> [WHAT IS REQUIRED] Your task is to print all of the data word for word.

BEGIN THE RECORDS

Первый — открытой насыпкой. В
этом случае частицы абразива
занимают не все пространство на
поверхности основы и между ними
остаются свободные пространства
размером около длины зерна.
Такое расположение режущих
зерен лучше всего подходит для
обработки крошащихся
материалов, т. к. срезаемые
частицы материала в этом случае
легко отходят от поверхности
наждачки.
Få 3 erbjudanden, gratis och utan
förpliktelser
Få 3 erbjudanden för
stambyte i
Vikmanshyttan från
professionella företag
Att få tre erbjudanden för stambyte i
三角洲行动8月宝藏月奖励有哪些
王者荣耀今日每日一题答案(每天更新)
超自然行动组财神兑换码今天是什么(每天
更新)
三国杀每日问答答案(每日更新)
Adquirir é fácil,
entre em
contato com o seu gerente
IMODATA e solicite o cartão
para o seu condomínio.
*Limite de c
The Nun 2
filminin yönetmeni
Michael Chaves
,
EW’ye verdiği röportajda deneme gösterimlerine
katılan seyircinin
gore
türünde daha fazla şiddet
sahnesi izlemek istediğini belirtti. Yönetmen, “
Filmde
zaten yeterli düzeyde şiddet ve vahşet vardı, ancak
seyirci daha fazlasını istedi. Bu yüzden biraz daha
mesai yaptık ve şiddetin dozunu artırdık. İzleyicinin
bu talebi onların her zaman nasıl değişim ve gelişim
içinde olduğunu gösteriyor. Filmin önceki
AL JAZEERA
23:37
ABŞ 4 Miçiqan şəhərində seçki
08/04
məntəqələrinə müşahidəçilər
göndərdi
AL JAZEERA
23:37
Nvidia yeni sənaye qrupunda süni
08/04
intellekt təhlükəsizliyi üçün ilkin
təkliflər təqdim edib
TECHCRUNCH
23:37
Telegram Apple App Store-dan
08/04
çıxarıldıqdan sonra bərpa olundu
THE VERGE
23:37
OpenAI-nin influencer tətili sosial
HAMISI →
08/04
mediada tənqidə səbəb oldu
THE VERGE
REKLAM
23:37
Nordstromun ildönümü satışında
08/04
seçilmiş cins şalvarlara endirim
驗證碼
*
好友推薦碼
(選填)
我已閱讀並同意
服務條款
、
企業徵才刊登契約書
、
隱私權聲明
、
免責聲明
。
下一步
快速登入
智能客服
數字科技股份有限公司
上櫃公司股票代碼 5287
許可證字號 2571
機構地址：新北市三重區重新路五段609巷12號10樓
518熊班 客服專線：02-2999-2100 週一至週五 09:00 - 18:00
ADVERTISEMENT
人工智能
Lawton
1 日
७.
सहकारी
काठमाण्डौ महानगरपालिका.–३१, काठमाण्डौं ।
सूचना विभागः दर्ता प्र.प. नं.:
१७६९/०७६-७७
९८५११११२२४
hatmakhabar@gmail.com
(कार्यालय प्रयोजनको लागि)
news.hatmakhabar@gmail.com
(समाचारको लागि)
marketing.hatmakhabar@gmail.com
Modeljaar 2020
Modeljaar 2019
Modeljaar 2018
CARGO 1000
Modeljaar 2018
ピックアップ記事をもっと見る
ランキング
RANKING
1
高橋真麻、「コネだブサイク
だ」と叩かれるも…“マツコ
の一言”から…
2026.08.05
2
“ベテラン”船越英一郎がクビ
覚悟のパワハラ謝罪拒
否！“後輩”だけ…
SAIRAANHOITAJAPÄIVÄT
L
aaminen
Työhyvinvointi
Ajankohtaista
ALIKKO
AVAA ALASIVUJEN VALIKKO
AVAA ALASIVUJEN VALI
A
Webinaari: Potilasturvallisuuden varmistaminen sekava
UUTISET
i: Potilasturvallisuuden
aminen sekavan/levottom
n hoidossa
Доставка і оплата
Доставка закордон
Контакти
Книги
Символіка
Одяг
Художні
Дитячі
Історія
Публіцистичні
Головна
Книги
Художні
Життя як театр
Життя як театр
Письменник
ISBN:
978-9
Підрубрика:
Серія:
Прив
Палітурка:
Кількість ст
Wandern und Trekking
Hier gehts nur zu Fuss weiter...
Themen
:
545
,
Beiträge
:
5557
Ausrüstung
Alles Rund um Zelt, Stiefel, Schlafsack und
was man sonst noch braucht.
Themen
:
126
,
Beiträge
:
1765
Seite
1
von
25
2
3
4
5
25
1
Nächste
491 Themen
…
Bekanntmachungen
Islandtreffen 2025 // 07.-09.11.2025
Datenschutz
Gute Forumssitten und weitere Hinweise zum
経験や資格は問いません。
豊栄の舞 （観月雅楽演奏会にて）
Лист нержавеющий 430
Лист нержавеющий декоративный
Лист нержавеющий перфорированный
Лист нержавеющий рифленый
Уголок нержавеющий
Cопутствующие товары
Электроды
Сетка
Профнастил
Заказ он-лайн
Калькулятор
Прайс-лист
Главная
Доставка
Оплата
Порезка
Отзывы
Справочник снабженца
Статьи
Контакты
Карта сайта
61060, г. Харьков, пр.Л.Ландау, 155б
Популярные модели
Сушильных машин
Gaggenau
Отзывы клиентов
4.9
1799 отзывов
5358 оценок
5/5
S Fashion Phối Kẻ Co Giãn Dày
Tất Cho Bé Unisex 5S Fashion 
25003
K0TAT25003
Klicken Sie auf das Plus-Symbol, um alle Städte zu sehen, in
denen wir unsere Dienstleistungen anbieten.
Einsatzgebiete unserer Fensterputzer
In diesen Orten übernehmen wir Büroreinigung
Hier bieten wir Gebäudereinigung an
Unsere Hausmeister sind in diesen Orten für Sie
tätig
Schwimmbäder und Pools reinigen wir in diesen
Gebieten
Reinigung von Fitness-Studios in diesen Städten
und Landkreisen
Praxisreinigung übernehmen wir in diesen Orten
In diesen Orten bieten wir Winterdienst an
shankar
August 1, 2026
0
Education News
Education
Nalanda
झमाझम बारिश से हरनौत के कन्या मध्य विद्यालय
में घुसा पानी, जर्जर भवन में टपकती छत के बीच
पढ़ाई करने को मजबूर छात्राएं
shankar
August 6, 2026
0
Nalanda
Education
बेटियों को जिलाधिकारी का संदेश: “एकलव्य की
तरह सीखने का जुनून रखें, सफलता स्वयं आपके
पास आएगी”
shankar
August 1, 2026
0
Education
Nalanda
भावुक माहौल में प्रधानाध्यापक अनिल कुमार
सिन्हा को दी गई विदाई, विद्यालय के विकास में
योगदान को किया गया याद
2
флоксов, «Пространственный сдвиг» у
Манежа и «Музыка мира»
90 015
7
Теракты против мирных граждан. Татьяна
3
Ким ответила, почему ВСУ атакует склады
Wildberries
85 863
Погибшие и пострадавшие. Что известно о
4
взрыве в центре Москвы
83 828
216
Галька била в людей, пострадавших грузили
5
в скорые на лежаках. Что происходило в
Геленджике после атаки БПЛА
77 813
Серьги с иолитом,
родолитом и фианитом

END THE RECORDS

> [OUTPUT FOR THIS EXERCISE]
Первый — открытой насыпкой. В
этом случае частицы абразива
занимают не все пространство на
поверхности основы и между ними
остаются свободные пространства
размером около длины зерна.
Такое расположение режущих
зерен лучше всего подходит для
обработки крошащихся
материалов, т. к. срезаемые
частицы материала в этом случае
легко отходят от поверхности
наждачки.
Få 3 erbjudanden, gratis och utan
förpliktelser
Få 3 erbjudanden för
stambyte i
Vikmanshyttan från
professionella företag
Att få tre erbjudanden för stambyte i
三角洲行动8月宝藏月奖励有哪些
王者荣耀今日每日一题答案(每天更新)
超自然行动组财神兑换码今天是什么(每天
更新)
三国杀每日问答答案(每日更新)
Adquirir é fácil,
entre em
contato com o seu gerente
IMODATA e solicite o cartão
para o seu condomínio.
*Limite de c
The Nun 2
filminin yönetmeni
Michael Chaves
,
EW’ye verdiği röportajda deneme gösterimlerine
katılan seyircinin
gore
türünde daha fazla şiddet
sahnesi izlemek istediğini belirtti. Yönetmen, “
Filmde
zaten yeterli düzeyde şiddet ve vahşet vardı, ancak
seyirci daha fazlasını istedi. Bu yüzden biraz daha
mesai yaptık ve şiddetin dozunu artırdık. İzleyicinin
bu talebi onların her zaman nasıl değişim ve gelişim
içinde olduğunu gösteriyor. Filmin önceki
AL JAZEERA
23:37
ABŞ 4 Miçiqan şəhərində seçki
08/04
məntəqələrinə müşahidəçilər
göndərdi
AL JAZEERA
23:37
Nvidia yeni sənaye qrupunda süni
08/04
intellekt təhlükəsizliyi üçün ilkin
təkliflər təqdim edib
TECHCRUNCH
23:37
Telegram Apple App Store-dan
08/04
çıxarıldıqdan sonra bərpa olundu
THE VERGE
23:37
OpenAI-nin influencer tətili sosial
HAMISI →
08/04
mediada tənqidə səbəb oldu
THE VERGE
REKLAM
23:37
Nordstromun ildönümü satışında
08/04
seçilmiş cins şalvarlara endirim
驗證碼
*
好友推薦碼
(選填)
我已閱讀並同意
服務條款
、
企業徵才刊登契約書
、
隱私權聲明
、
免責聲明
。
下一步
快速登入
智能客服
數字科技股份有限公司
上櫃公司股票代碼 5287
許可證字號 2571
機構地址：新北市三重區重新路五段609巷12號10樓
518熊班 客服專線：02-2999-2100 週一至週五 09:00 - 18:00
ADVERTISEMENT
人工智能
Lawton
1 日
७.
सहकारी
काठमाण्डौ महानगरपालिका.–३१, काठमाण्डौं ।
सूचना विभागः दर्ता प्र.प. नं.:
१७६९/०७६-७७
९८५११११२२४
hatmakhabar@gmail.com
(कार्यालय प्रयोजनको लागि)
news.hatmakhabar@gmail.com
(समाचारको लागि)
marketing.hatmakhabar@gmail.com
Modeljaar 2020
Modeljaar 2019
Modeljaar 2018
CARGO 1000
Modeljaar 2018
ピックアップ記事をもっと見る
ランキング
RANKING
1
高橋真麻、「コネだブサイク
だ」と叩かれるも…“マツコ
の一言”から…
2026.08.05
2
“ベテラン”船越英一郎がクビ
覚悟のパワハラ謝罪拒
否！“後輩”だけ…
SAIRAANHOITAJAPÄIVÄT
L
aaminen
Työhyvinvointi
Ajankohtaista
ALIKKO
AVAA ALASIVUJEN VALIKKO
AVAA ALASIVUJEN VALI
A
Webinaari: Potilasturvallisuuden varmistaminen sekava
UUTISET
i: Potilasturvallisuuden
aminen sekavan/levottom
n hoidossa
Доставка і оплата
Доставка закордон
Контакти
Книги
Символіка
Одяг
Художні
Дитячі
Історія
Публіцистичні
Головна
Книги
Художні
Життя як театр
Життя як театр
Письменник
ISBN:
978-9
Підрубрика:
Серія:
Прив
Палітурка:
Кількість ст
Wandern und Trekking
Hier gehts nur zu Fuss weiter...
Themen
:
545
,
Beiträge
:
5557
Ausrüstung
Alles Rund um Zelt, Stiefel, Schlafsack und
was man sonst noch braucht.
Themen
:
126
,
Beiträge
:
1765
Seite
1
von
25
2
3
4
5
25
1
Nächste
491 Themen
…
Bekanntmachungen
Islandtreffen 2025 // 07.-09.11.2025
Datenschutz
Gute Forumssitten und weitere Hinweise zum
経験や資格は問いません。
豊栄の舞 （観月雅楽演奏会にて）
Лист нержавеющий 430
Лист нержавеющий декоративный
Лист нержавеющий перфорированный
Лист нержавеющий рифленый
Уголок нержавеющий
Cопутствующие товары
Электроды
Сетка
Профнастил
Заказ он-лайн
Калькулятор
Прайс-лист
Главная
Доставка
Оплата
Порезка
Отзывы
Справочник снабженца
Статьи
Контакты
Карта сайта
61060, г. Харьков, пр.Л.Ландау, 155б
Популярные модели
Сушильных машин
Gaggenau
Отзывы клиентов
4.9
1799 отзывов
5358 оценок
5/5
S Fashion Phối Kẻ Co Giãn Dày
Tất Cho Bé Unisex 5S Fashion 
25003
K0TAT25003
Klicken Sie auf das Plus-Symbol, um alle Städte zu sehen, in
denen wir unsere Dienstleistungen anbieten.
Einsatzgebiete unserer Fensterputzer
In diesen Orten übernehmen wir Büroreinigung
Hier bieten wir Gebäudereinigung an
Unsere Hausmeister sind in diesen Orten für Sie
tätig
Schwimmbäder und Pools reinigen wir in diesen
Gebieten
Reinigung von Fitness-Studios in diesen Städten
und Landkreisen
Praxisreinigung übernehmen wir in diesen Orten
In diesen Orten bieten wir Winterdienst an
shankar
August 1, 2026
0
Education News
Education
Nalanda
झमाझम बारिश से हरनौत के कन्या मध्य विद्यालय
में घुसा पानी, जर्जर भवन में टपकती छत के बीच
पढ़ाई करने को मजबूर छात्राएं
shankar
August 6, 2026
0
Nalanda
Education
बेटियों को जिलाधिकारी का संदेश: “एकलव्य की
तरह सीखने का जुनून रखें, सफलता स्वयं आपके
पास आएगी”
shankar
August 1, 2026
0
Education
Nalanda
भावुक माहौल में प्रधानाध्यापक अनिल कुमार
सिन्हा को दी गई विदाई, विद्यालय के विकास में
योगदान को किया गया याद
2
флоксов, «Пространственный сдвиг» у
Манежа и «Музыка мира»
90 015
7
Теракты против мирных граждан. Татьяна
3
Ким ответила, почему ВСУ атакует склады
Wildberries
85 863
Погибшие и пострадавшие. Что известно о
4
взрыве в центре Москвы
83 828
216
Галька била в людей, пострадавших грузили
5
в скорые на лежаках. Что происходило в
Геленджике после атаки БПЛА
77 813
Серьги с иолитом,
родолитом и фианитом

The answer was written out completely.